**REQUIRED WORK:** Where a line in the records below includes "paragraph", pull that line out.

**SUPPLIED DATA:**
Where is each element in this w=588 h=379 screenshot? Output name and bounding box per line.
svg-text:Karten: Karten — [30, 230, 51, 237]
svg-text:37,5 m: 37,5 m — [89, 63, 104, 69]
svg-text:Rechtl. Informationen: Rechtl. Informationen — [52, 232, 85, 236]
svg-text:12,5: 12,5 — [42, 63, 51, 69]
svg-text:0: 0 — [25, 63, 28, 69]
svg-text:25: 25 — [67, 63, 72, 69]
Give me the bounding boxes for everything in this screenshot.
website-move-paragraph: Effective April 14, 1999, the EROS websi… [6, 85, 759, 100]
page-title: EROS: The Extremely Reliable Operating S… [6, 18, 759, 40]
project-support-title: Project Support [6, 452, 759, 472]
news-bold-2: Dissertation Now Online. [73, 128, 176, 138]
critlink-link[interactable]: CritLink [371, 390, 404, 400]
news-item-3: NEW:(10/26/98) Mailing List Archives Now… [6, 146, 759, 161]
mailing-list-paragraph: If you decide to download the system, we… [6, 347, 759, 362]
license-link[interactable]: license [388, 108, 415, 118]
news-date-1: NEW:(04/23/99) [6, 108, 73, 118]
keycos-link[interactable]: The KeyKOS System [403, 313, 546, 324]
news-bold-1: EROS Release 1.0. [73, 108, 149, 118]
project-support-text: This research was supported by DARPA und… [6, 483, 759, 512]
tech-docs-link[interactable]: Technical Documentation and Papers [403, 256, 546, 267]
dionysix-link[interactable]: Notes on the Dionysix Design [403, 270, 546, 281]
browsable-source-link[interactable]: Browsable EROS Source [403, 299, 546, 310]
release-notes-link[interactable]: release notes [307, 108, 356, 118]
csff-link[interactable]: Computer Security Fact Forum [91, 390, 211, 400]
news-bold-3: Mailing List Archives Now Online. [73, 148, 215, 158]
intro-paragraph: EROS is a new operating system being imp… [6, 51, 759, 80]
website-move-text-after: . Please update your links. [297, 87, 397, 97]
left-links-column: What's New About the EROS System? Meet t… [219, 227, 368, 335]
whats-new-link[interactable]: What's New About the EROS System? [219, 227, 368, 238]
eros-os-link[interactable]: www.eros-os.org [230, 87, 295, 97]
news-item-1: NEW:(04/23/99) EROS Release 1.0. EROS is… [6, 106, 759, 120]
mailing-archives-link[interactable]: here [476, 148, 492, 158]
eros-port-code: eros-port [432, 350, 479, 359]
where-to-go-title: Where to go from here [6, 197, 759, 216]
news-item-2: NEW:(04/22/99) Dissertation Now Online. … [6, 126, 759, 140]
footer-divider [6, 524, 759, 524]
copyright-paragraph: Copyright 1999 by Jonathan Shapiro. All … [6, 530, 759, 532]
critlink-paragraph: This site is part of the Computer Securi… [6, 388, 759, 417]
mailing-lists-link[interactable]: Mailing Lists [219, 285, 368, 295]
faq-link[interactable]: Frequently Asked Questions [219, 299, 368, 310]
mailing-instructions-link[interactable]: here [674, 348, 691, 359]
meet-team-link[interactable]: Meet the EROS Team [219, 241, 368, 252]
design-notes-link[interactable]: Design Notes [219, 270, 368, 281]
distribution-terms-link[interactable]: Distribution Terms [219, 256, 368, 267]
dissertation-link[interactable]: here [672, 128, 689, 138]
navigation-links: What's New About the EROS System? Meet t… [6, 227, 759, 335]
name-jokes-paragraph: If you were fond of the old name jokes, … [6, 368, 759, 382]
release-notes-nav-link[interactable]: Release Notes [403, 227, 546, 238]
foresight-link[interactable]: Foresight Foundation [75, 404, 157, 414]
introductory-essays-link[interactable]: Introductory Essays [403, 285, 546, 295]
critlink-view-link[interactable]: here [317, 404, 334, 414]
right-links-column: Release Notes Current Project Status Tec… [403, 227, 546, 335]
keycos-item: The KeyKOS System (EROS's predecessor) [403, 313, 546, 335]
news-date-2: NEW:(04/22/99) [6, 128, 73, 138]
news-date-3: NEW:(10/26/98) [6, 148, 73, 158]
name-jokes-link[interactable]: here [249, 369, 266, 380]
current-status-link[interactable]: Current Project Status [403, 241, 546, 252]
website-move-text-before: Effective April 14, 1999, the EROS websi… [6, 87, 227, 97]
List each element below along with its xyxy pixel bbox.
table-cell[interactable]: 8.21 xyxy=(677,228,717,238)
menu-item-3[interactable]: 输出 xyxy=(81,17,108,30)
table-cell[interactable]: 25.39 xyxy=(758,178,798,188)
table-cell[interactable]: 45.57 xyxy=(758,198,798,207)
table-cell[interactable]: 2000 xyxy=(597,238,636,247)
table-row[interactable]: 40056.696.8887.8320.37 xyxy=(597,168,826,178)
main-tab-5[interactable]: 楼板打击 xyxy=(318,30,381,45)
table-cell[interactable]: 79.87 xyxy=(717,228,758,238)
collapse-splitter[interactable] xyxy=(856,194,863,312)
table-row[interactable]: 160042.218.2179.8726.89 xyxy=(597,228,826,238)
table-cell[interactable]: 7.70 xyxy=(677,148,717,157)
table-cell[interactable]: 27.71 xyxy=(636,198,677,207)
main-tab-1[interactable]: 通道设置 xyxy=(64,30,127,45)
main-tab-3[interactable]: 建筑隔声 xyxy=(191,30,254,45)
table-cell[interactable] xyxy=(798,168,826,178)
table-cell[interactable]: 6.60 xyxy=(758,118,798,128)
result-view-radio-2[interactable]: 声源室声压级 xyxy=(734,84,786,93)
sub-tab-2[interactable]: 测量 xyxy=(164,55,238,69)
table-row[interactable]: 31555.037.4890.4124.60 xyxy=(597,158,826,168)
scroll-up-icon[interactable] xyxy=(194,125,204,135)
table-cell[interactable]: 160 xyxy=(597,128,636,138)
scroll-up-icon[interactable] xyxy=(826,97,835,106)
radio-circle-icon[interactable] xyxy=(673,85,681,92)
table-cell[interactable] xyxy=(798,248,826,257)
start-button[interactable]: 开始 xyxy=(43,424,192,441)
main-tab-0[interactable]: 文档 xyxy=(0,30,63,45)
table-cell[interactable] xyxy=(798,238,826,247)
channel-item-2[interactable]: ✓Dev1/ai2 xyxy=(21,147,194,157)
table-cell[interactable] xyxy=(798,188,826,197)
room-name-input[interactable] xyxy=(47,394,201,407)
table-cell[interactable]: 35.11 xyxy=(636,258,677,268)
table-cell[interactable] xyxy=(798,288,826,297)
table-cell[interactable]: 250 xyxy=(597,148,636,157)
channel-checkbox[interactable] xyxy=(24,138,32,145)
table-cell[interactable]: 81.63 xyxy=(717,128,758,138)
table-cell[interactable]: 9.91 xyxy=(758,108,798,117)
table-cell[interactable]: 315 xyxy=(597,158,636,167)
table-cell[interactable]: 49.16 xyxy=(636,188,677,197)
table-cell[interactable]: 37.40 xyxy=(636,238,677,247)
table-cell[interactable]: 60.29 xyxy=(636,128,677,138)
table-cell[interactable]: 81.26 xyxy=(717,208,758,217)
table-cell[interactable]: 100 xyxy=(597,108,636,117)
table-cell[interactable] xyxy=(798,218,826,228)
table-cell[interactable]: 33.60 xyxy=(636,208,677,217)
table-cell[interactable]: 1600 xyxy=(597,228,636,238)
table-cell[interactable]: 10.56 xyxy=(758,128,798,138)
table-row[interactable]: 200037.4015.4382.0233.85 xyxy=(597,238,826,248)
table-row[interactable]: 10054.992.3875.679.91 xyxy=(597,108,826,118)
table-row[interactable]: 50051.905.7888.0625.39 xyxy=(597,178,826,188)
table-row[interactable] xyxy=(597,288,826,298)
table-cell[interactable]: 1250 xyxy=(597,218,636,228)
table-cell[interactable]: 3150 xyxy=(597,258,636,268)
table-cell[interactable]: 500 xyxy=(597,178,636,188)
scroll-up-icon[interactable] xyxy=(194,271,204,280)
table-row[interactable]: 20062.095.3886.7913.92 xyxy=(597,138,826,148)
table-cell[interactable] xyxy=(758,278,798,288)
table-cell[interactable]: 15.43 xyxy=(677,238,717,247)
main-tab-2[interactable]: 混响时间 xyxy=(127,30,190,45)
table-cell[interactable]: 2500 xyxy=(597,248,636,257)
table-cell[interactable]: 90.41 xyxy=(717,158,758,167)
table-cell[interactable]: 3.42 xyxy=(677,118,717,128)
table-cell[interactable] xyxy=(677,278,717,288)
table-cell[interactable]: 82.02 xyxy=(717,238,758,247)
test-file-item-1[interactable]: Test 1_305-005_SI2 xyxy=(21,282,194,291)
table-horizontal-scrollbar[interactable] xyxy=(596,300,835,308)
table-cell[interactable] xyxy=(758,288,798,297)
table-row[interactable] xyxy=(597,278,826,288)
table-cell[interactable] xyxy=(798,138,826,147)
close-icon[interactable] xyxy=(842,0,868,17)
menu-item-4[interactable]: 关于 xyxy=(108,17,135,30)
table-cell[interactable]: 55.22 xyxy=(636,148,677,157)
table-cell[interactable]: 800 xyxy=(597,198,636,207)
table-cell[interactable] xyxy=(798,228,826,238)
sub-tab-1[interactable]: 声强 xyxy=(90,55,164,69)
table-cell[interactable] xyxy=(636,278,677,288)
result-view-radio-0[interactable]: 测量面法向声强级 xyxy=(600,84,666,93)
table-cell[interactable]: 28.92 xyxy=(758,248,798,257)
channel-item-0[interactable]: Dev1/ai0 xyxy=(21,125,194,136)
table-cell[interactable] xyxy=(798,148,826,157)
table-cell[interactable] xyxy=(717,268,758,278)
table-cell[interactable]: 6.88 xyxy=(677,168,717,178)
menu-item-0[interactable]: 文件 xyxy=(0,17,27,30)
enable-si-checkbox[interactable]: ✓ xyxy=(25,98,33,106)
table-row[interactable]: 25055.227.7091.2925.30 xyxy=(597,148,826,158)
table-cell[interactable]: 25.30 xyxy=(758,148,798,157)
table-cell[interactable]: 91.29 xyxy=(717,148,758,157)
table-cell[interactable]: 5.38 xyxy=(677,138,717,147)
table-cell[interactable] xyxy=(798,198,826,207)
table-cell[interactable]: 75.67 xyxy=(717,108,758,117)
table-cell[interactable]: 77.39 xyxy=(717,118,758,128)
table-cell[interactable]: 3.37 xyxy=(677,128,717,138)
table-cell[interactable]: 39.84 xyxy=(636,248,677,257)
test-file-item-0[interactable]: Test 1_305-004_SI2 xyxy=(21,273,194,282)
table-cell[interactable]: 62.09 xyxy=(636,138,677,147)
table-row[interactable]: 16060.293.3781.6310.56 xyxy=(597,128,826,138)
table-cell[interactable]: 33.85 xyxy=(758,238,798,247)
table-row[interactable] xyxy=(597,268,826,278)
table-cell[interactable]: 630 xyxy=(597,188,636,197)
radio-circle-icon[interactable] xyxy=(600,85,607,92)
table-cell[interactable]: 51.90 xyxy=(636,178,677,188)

**EXPECTED ANSWER:**
website-move-paragraph: Effective April 14, 1999, the EROS websi… [6, 85, 759, 100]
mailing-list-paragraph: If you decide to download the system, we… [6, 347, 759, 362]
intro-paragraph: EROS is a new operating system being imp… [6, 51, 759, 80]
copyright-paragraph: Copyright 1999 by Jonathan Shapiro. All … [6, 530, 759, 532]
critlink-paragraph: This site is part of the Computer Securi… [6, 388, 759, 417]
name-jokes-paragraph: If you were fond of the old name jokes, … [6, 368, 759, 382]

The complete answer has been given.